Omitting all images, output the entries that follow exactly as written.

Dataset entries:
<<<<

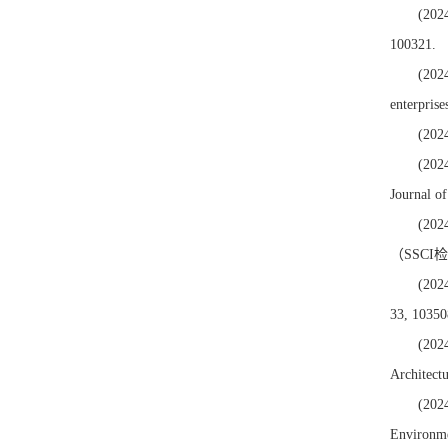
(2024
100321
(2024
enterpri
(202
(2024
Journal 
(2024
（SSC
(2024
33, 10
(2024
Archite
(2024
Environm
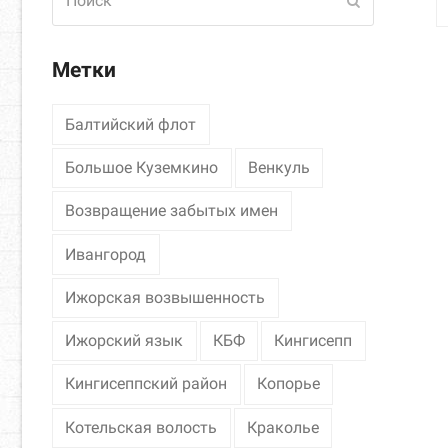
Отправить
Метки
Балтийский флот
Большое Куземкино
Венкуль
Возвращение забытых имен
Ивангород
Ижорская возвышенность
Ижорский язык
КБФ
Кингисепп
Кингисеппский район
Копорье
Котельская волость
Краколье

>>>>

-- Task output --
(2024
100321
(2024
enterpri
(202
(2024
Journal 
(2024
（SSC
(2024
33, 10
(2024
Archite
(2024
Environm
Отправить
Метки
Балтийский флот
Большое Куземкино
Венкуль
Возвращение забытых имен
Ивангород
Ижорская возвышенность
Ижорский язык
КБФ
Кингисепп
Кингисеппский район
Копорье
Котельская волость
Краколье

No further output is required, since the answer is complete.